With Pfizer firmly in value territory, here’s what investors are missing

Investors have faced a conundrum to assess which companies have benefited from the Covid-19 pandemic.

Pfizer’s (PFE) partnership with BioNTech (BNTX) to create a vaccine, as well as its antiviral, Paxlovid, has significantly increased its earnings and track record over the past two years. The market has already rightfully discounted the Covid-related waning selloffs, which are priced into PFE’s 7x price-earnings ratio.

But with Pfizer stock already down around 15% in 2023, has the market over-discounted the PFE and underestimated its pipeline and residual Covid benefits?

A close look at Pfizer’s finances can provide clarity. In 2022, 40% of Pfizer’s revenue was Covid-related — $40 billion of its $100 billion in total revenue.

Remarkably, at the end of 2019, Pfizer had a net debt of $44 billion. After the past two years of stunning profitability, Pfizer’s balance sheet is now cash neutral.

Two years of Covid-related cash flow wiped out all of its net debt – the equivalent of $8/share – leaving its current enterprise value (EV) of $245 billion, slightly below its EV of $260 billion at the end of 2019. Although Pfizer could spend this retained capital on biotech acquisitions, the improved balance sheet and flexibility seem to be underestimated by investors.

Undoubtedly, Pfizer will see a rapid decline in its Covid business. However, the trick will be to understand when the decline is fully discounted in stocks.

UBS downgraded the PFE last week, not because they expect the shares to trade much lower, but because there was no catalyst for an upside move. Wall Street doesn’t like when the numbers have to drop, which is the case with Pfizer’s Covid vaccine and antiviral sales.

UBS’s view: “Despite the arguably more positive growth outlook relative to our previous model, we now see PFE in a period of definite revenue/EPS declines, with risk for biased estimates at the down from when we upgraded the PFE in 2021 when the PFE was entering a period of assured high growth, with estimates on the rise.”

Pfizer held an analyst day in December to highlight its strong pipeline of drugs, primarily in five categories: vaccines, migraine, inflammation and immunology, oncology and obesity. This year, Pfizer expects to grow non-Covid revenue by 7-9%.

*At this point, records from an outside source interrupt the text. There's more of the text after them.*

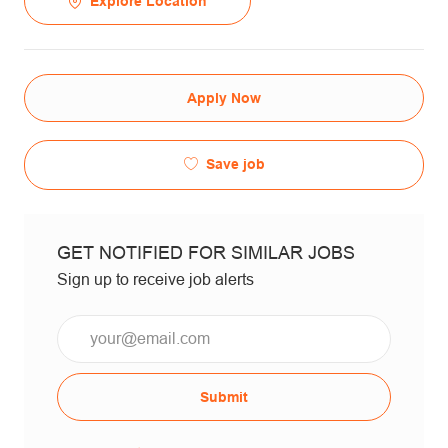
Explore Location
Apply Now
Save job
GET NOTIFIED FOR SIMILAR JOBS
Sign up to receive job alerts
Email*
Submit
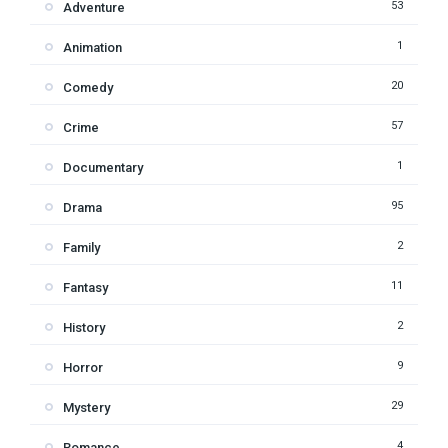
53
Adventure
1
Animation
20
Comedy
57
Crime
1
Documentary
95
Drama
2
Family
11
Fantasy
2
History
9
Horror
29
Mystery
4
Romance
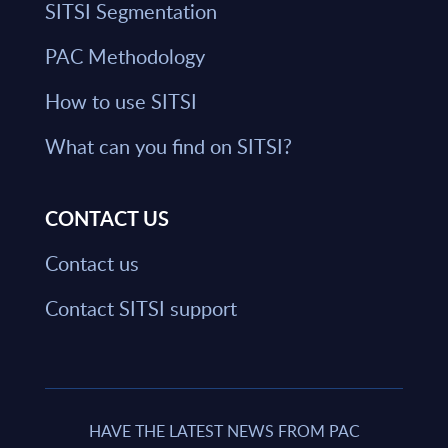
SITSI Segmentation
PAC Methodology
How to use SITSI
What can you find on SITSI?
CONTACT US
Contact us
Contact SITSI support
HAVE THE LATEST NEWS FROM PAC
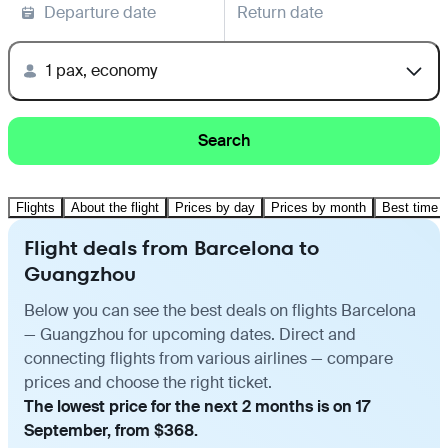
Departure date
Return date
1 pax, economy
Search
Flights
About the flight
Prices by day
Prices by month
Best time t
Flight deals from Barcelona to
Guangzhou
Below you can see the best deals on flights Barcelona
— Guangzhou for upcoming dates. Direct and
connecting flights from various airlines — compare
prices and choose the right ticket.
The lowest price for the next 2 months is on 17
September, from $368.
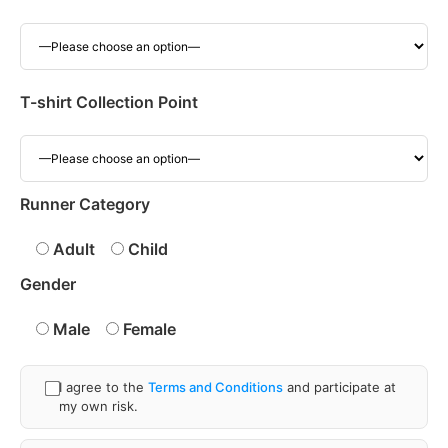
T-shirt Collection Point
Runner Category
Adult
Child
Gender
Male
Female
I agree to the
Terms and Conditions
and participate at
my own risk.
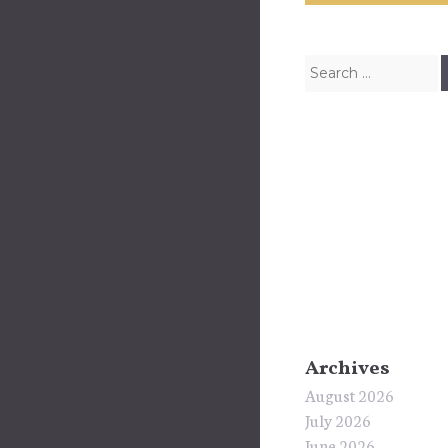
Search for:
Archives
August 2026
July 2026
June 2026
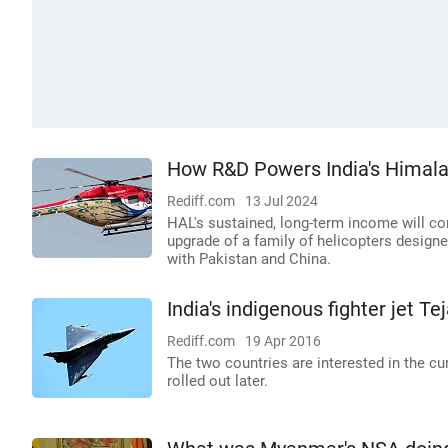
How R&D Powers India's Himalay
Rediff.com
13 Jul 2024
HAL's sustained, long-term income will c
upgrade of a family of helicopters designe
with Pakistan and China.
India's indigenous fighter jet T
Rediff.com
19 Apr 2016
The two countries are interested in the cu
rolled out later.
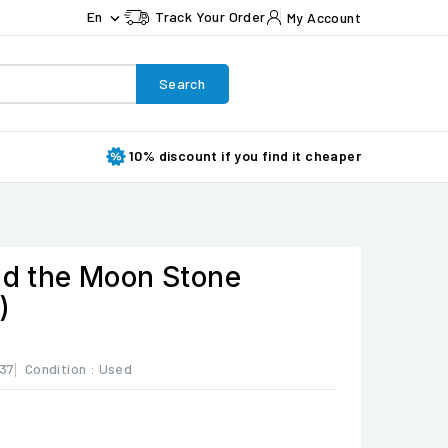
En
Track Your Order
My Account

Search
10% discount if you find it cheaper
and the Moon Stone
)
37
Condition :
Used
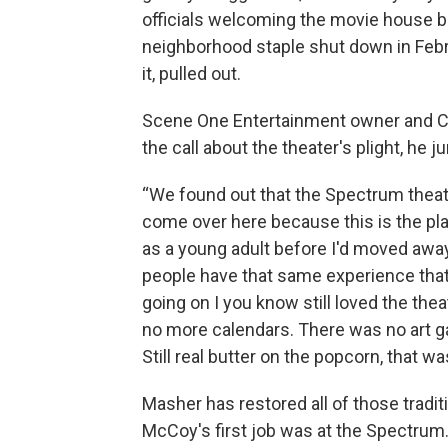
officials welcoming the movie house 
neighborhood staple shut down in Febru
it, pulled out.
Scene One Entertainment owner and C
the call about the theater's plight, he 
“We found out that the Spectrum theatr
come over here because this is the pl
as a young adult before I'd moved away
people have that same experience that 
going on I you know still loved the thea
no more calendars. There was no art ga
Still real butter on the popcorn, that wa
Masher has restored all of those tradi
McCoy's first job was at the Spectrum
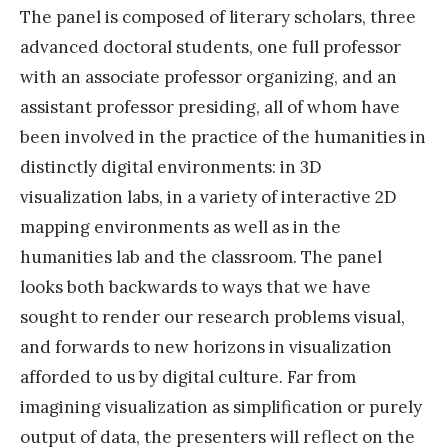
The panel is composed of literary scholars, three
advanced doctoral students, one full professor
with an associate professor organizing, and an
assistant professor presiding, all of whom have
been involved in the practice of the humanities in
distinctly digital environments: in 3D
visualization labs, in a variety of interactive 2D
mapping environments as well as in the
humanities lab and the classroom. The panel
looks both backwards to ways that we have
sought to render our research problems visual,
and forwards to new horizons in visualization
afforded to us by digital culture. Far from
imagining visualization as simplification or purely
output of data, the presenters will reflect on the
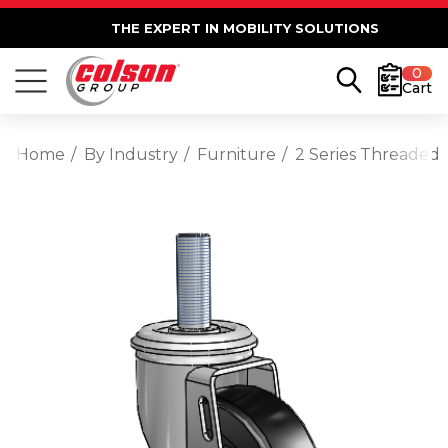
THE EXPERT IN MOBILITY SOLUTIONS
0
Cart
Home
By Industry
Furniture
2 Series Threaded 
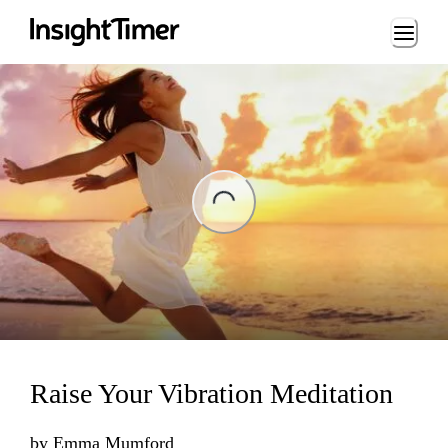
Loading...
ading...
Raise Your Vibration Meditation
by
Emma Mumford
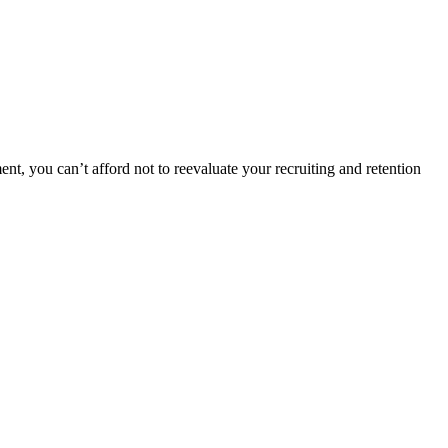
nt, you can’t afford not to reevaluate your recruiting and retention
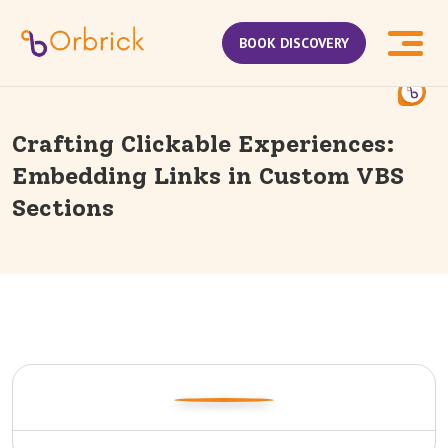
BOOK DISCOVERY
Crafting Clickable Experiences:
Embedding Links in Custom VBS
Sections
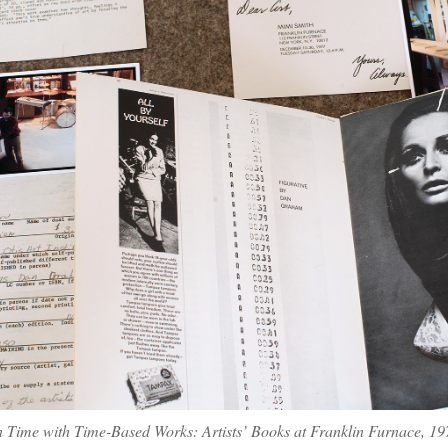
n Time with Time-Based Works: Artists’ Books at Franklin Furnace, 1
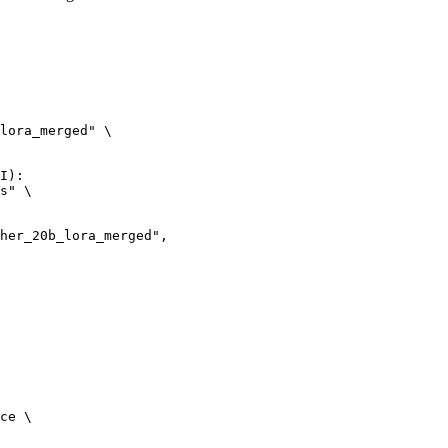
lora_merged" \

I):

s" \

ce \
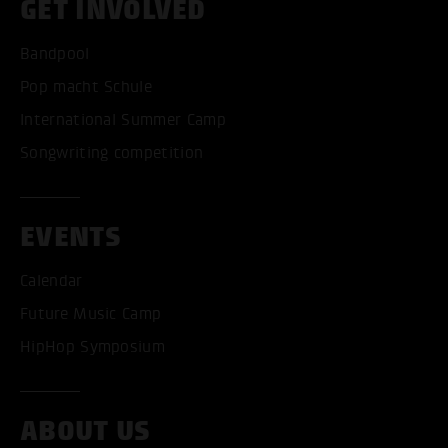
GET INVOLVED
Bandpool
Pop macht Schule
International Summer Camp
Songwriting competition
EVENTS
Calendar
Future Music Camp
HipHop Symposium
ACCEPT ALL COOKI
ABOUT US
ONLY ACCEPT NECESSARY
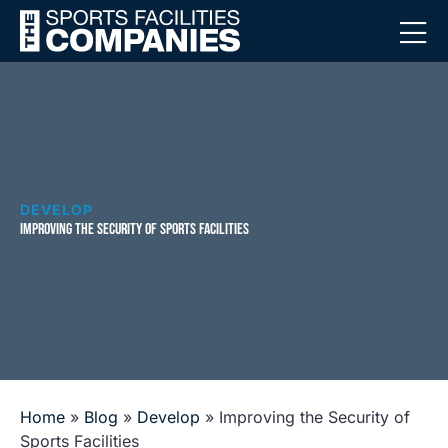
DEVELOP
IMPROVING THE SECURITY OF SPORTS FACILITIES
Home
»
Blog
»
Develop
»
Improving the Security of
Sports Facilities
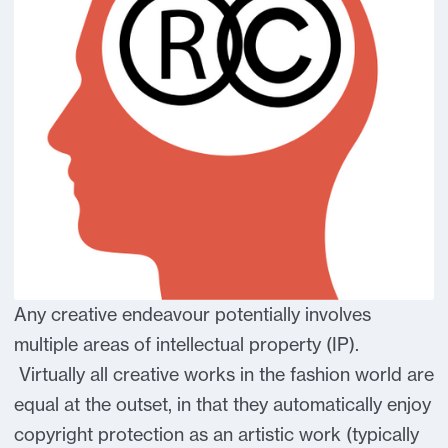
Any creative endeavour potentially involves
multiple areas of intellectual property (IP).
Virtually all creative works in the fashion world are
equal at the outset, in that they automatically enjoy
copyright protection as an artistic work (typically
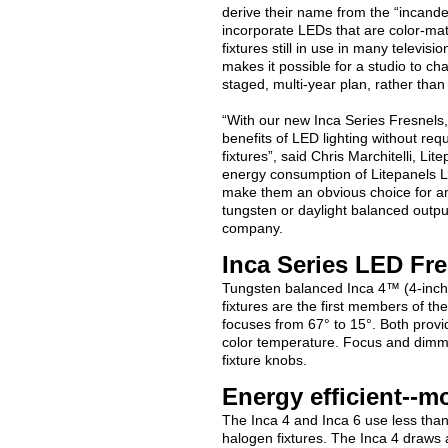
derive their name from the “incandes
incorporate LEDs that are color-ma
fixtures still in use in many televisi
makes it possible for a studio to c
staged, multi-year plan, rather than 
“With our new Inca Series Fresnels, 
benefits of LED lighting without requi
fixtures”, said Chris Marchitelli, L
energy consumption of Litepanels LE
make them an obvious choice for any
tungsten or daylight balanced output
company.
Inca Series LED Fre
Tungsten balanced Inca 4™ (4-inch
fixtures are the first members of th
focuses from 67° to 15°. Both provi
color temperature. Focus and dimmi
fixture knobs.
Energy efficient--m
The Inca 4 and Inca 6 use less th
halogen fixtures. The Inca 4 draws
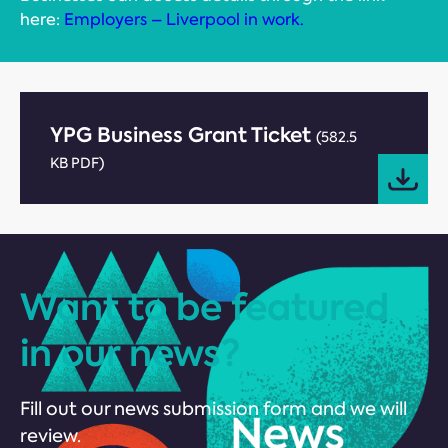
here:
Employers – Liverpool in work.
YPG Business Grant Ticket
(582.5
KB PDF)
Want to be featured
in our news?
Fill out our news submission form and we will
review.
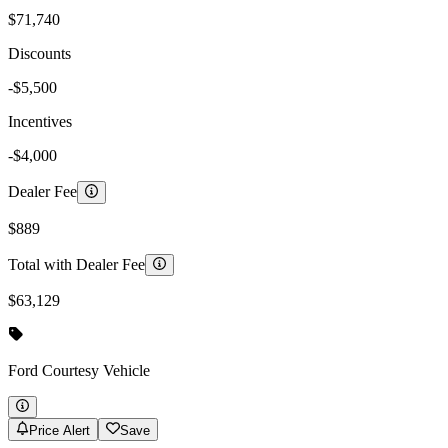
$71,740
Discounts
-$5,500
Incentives
-$4,000
Dealer Fee
$889
Total with Dealer Fee
$63,129
Ford
Courtesy Vehicle
Price Alert
Save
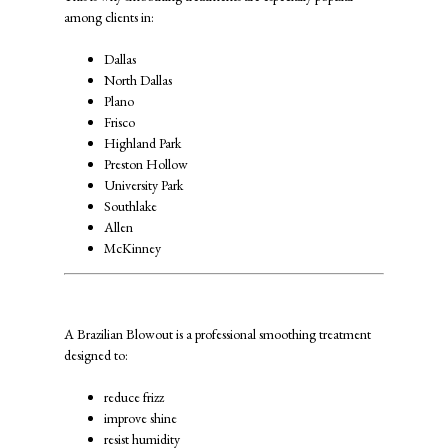
among clients in:
Dallas
North Dallas
Plano
Frisco
Highland Park
Preston Hollow
University Park
Southlake
Allen
McKinney
What Is a Brazilian Blowout?
A Brazilian Blowout is a professional smoothing treatment
designed to:
reduce frizz
improve shine
resist humidity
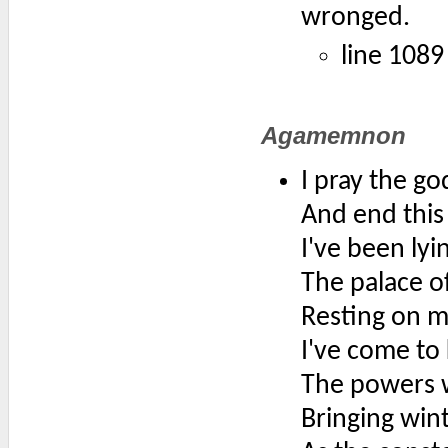
wronged.
line 1089
Agamemnon
I pray the go
And end this
I've been lyi
The palace of
Resting on my
I've come to 
The powers we
Bringing win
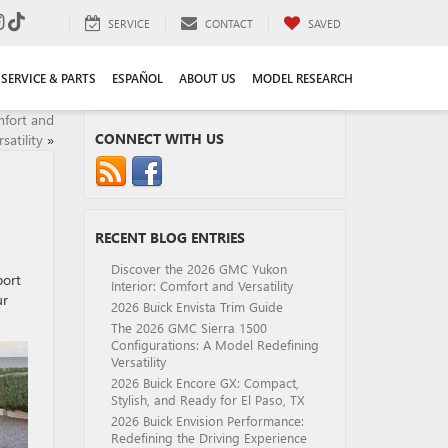
SERVICE
CONTACT
SAVED
SERVICE & PARTS
ESPAÑOL
ABOUT US
MODEL RESEARCH
mfort and
CONNECT WITH US
satility
»
RECENT BLOG ENTRIES
Discover the 2026 GMC Yukon
port
Interior: Comfort and Versatility
ur
2026 Buick Envista Trim Guide
The 2026 GMC Sierra 1500
Configurations: A Model Redefining
Versatility
2026 Buick Encore GX: Compact,
Stylish, and Ready for El Paso, TX
2026 Buick Envision Performance:
Redefining the Driving Experience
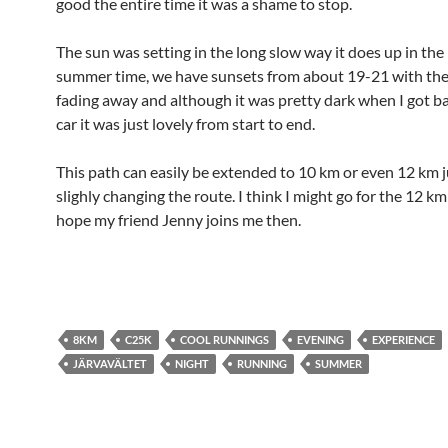
good the entire time it was a shame to stop.
The sun was setting in the long slow way it does up in the
summer time, we have sunsets from about 19-21 with the 
fading away and although it was pretty dark when I got ba
car it was just lovely from start to end.
This path can easily be extended to 10 km or even 12 km j
slighly changing the route. I think I might go for the 12 km
hope my friend Jenny joins me then.
8KM
C25K
COOL RUNNINGS
EVENING
EXPERIENCE
JÄRVAVÄLTET
NIGHT
RUNNING
SUMMER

Bank of America believes that “launch momentum over the next 18 months has the potential to re-engage investors as Pfizer shares have underperformed their peers year-to-date.” The company is positive about the progress of its RSV vaccine and the potential for its early-stage oral obesity drug GLP-1 to compete with Eli Lilly (LLY) and Novo Nordisk (NVO).

When Pfizer reports fourth quarter results this week, they will likely have earned $6.50 per share for 2022. Consensus analyst earnings estimates call for a significant decline to around $4.30 in 2023 and $4.10 in 2024 Wall Street probably won’t set PFE much higher more than 10-11 times earnings per share until there is a clearer growth trajectory.

PFE is firmly in value territory and, by some metrics, is returning to its pre-pandemic valuation. Investors can comfortably buy the shares between $30 and $40 and collect a healthy dividend of $1.64, currently yielding 3.75%, with the stock currently trading around $43.80.

Since equities could be range bound throughout 2023, writing covered call options will add to yield. Its strong balance sheet and strong cash flow can result in a shareholder-friendly buyback of 10% of outstanding shares.

When Pfizer reports earnings on Tuesday, any additional weakness will likely present an opportunity to initiate or add to a position.